I’m sorry if this has been asked but I’m not quite sure how to search for it. I’m having a bit of trouble understanding how mail()
works in PHP. The way I see it, using that function, I can send e-mails from any user on my mail server – existent or not, without needing any credentials or anything. I doubt the guys from PHP would let this be the way I think it is and I also suspect that this has something to do with the fact that e-mails I send from my mail server go straight into the spam folders on other mailing services (gmail, yahoo etc.)
Can somebody shed some light on me and fill the missing link. Thanks!
1
Unfortunately, this is just how email works. There is no way for PHP to validate whether you are allowed to send mail from a particular address, so it will let you specify any address you want. Your mail server may be configured to reject email from invalid mailboxes, or if you do not have the correct authentication details for a valid mailbox, but most servers are not set up to do this.

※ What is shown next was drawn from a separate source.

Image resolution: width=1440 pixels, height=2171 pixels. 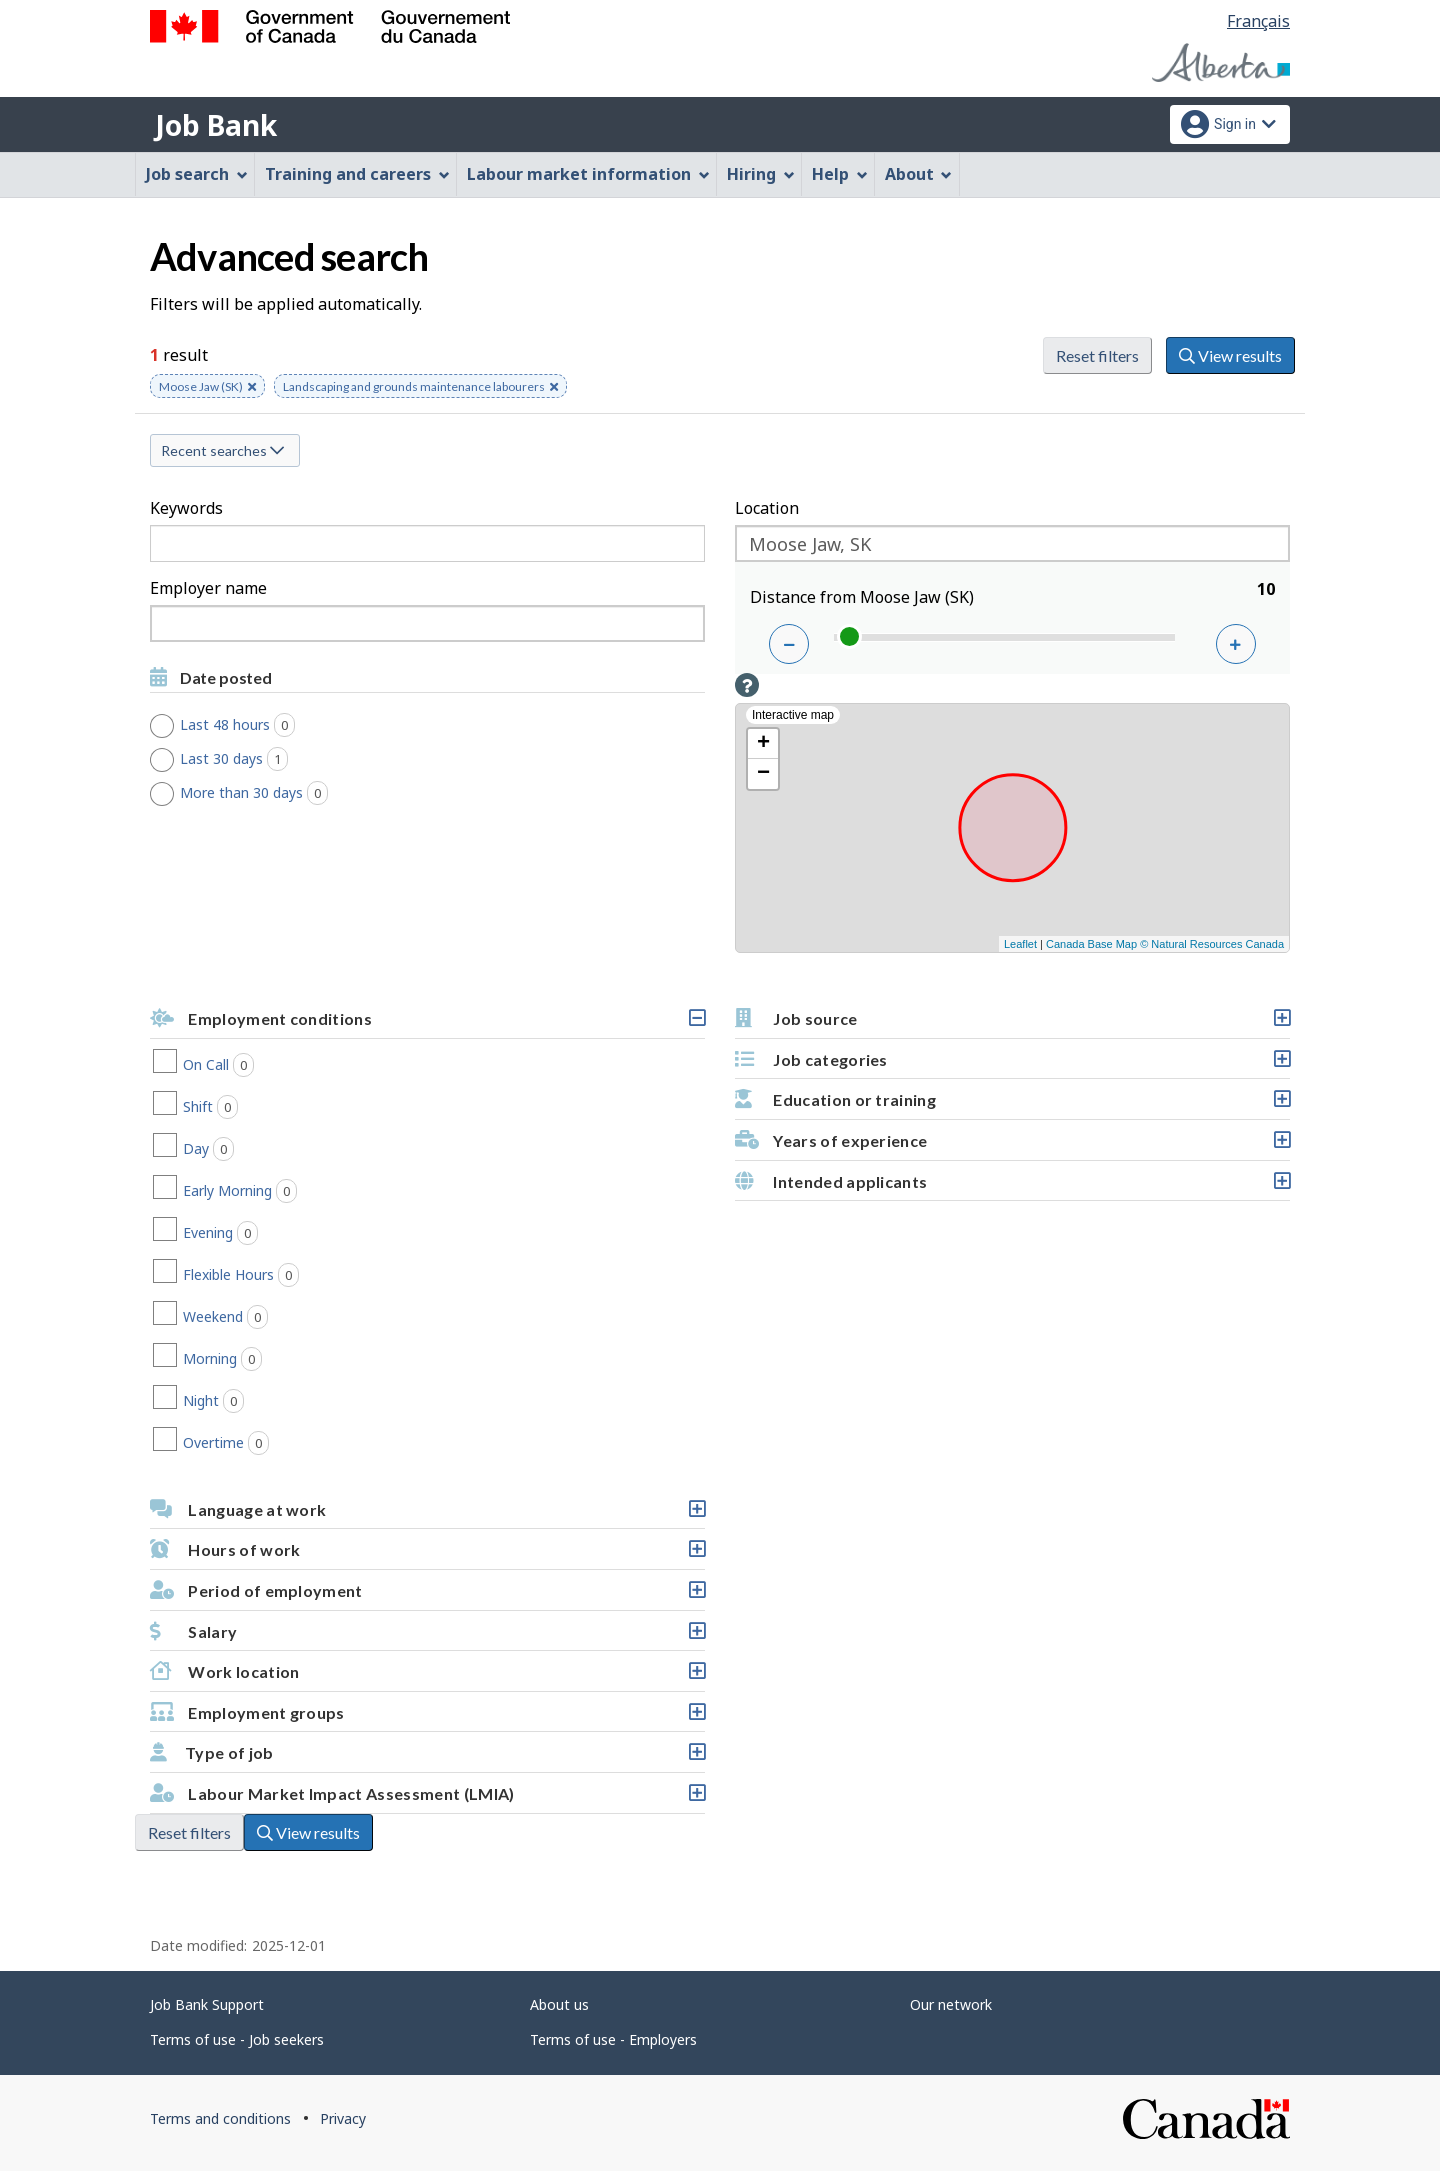 What do you see at coordinates (216, 125) in the screenshot?
I see `Job Bank` at bounding box center [216, 125].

As to why your email is being rejected by the large service providers, the most likely cause is that either you are on a blacklist somewhere, you’re sending email directly from an end-user ip address without using a relay server, or have not correctly implemented sender address verification for your domain.
4
PHP, like most software, is supposed to help you do things, not put restrictions in your way. It isn’t the job of the PHP team to restrict what you can do. The PHP team couldn’t take on that job if they wanted to, since if someone wanted to get around the restrictions they could just choose some competing less restrictive software to build their application on instead of PHP.
Restricting what you can do with email is up to the administrators of the systems that you send email from, via and too, not the software you use yourself. PHP allows you to attempt to send mail with any From: address you choose, but the system you are trying to deliver it to can still block it.